I agree with previous postings regarding print speed: Solder paste type/versus fine pitch.

Question: Is this a double sided pcb with fairly easy component packages on both sides?

In such case, consider make the panel like this: Every second pcb in the panel to be a primary and the next one a secondary side. Make the panel uniform, meaning that when you flip the panel, it is exactly the same board layout. If this is possible, you will only need one oven profile, one stencil, one machine program and one feeder setup in your SMT line. So when you switching to the second side of the board, you will have a very little production change over time. This is common in the mob-phone production industry.

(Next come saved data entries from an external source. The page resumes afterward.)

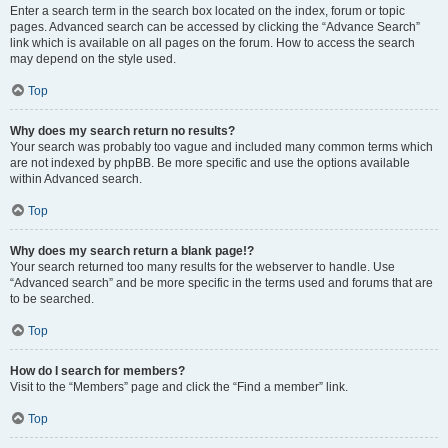
Enter a search term in the search box located on the index, forum or topic
pages. Advanced search can be accessed by clicking the “Advance Search”
link which is available on all pages on the forum. How to access the search
may depend on the style used.
Top
Why does my search return no results?
Your search was probably too vague and included many common terms which
are not indexed by phpBB. Be more specific and use the options available
within Advanced search.
Top
Why does my search return a blank page!?
Your search returned too many results for the webserver to handle. Use
“Advanced search” and be more specific in the terms used and forums that are
to be searched.
Top
How do I search for members?
Visit to the “Members” page and click the “Find a member” link.
Top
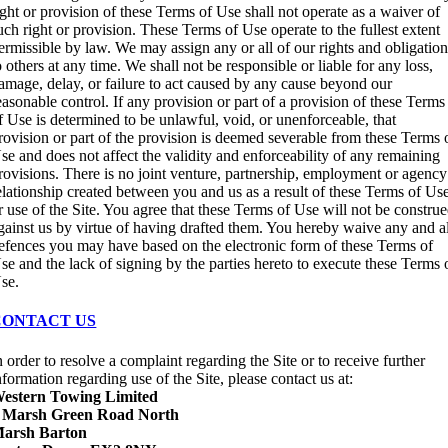
ight or provision of these Terms of Use shall not operate as a waiver of
uch right or provision. These Terms of Use operate to the fullest extent
ermissible by law. We may assign any or all of our rights and obligatio
o others at any time. We shall not be responsible or liable for any loss,
amage, delay, or failure to act caused by any cause beyond our
easonable control. If any provision or part of a provision of these Terms
f Use is determined to be unlawful, void, or unenforceable, that
rovision or part of the provision is deemed severable from these Terms 
se and does not affect the validity and enforceability of any remaining
rovisions. There is no joint venture, partnership, employment or agency
elationship created between you and us as a result of these Terms of Us
r use of the Site. You agree that these Terms of Use will not be constru
gainst us by virtue of having drafted them. You hereby waive any and a
efences you may have based on the electronic form of these Terms of
se and the lack of signing by the parties hereto to execute these Terms 
se.
CONTACT US
n order to resolve a complaint regarding the Site or to receive further
nformation regarding use of the Site, please contact us at:
estern Towing Limited
 Marsh Green Road North
arsh Barton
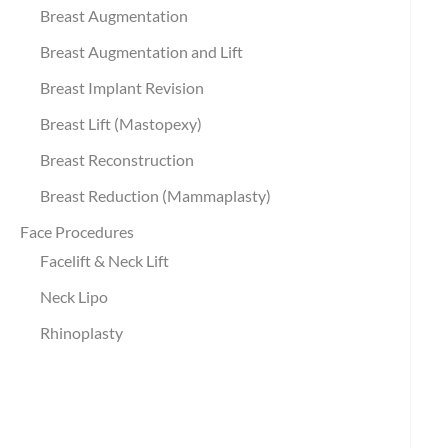
Breast Augmentation
Breast Augmentation and Lift
Breast Implant Revision
Breast Lift (Mastopexy)
Breast Reconstruction
Breast Reduction (Mammaplasty)
Face Procedures
Facelift & Neck Lift
Neck Lipo
Rhinoplasty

Panelization will gain production throughput (component placements/hour), since less conveyor movement (board handling) and fiducial marks checking, unless fine pitch, on each "small "pcb. This is only true when we are speaking of some volume production. You still need to de-panelize the pcbs:s.

A Tip: If your concern is of how fast the stencil printer will go with your typical solder paste, without compromising the paste print in a high degree, whether or not knowing the solder paste maximum print speed; do some test of it. Go for let say 20% more print speed than you think you need on sample pcb:s, record the result (inspection under microscope) and decrease the print speed until you find the upper safe limit of the print speed of that particular board and paste. Solder paste manufacturer often set the maximum print speed on the safe side. Remember that it will be different for another product with fine pitch or P.I.P connectors! Also considering using only 2 fiducial/board/panel as far a part as possible, optimum one on each corner. 2 fiducial marks are enough for X-Y-Theta correction. The third fiducial is mainly to compensate for board stretch in the pick & place machines and you can not do much about that in the stencil printer anyway. Sincerly, Mika Ps. Sorry for my poor english. Ds.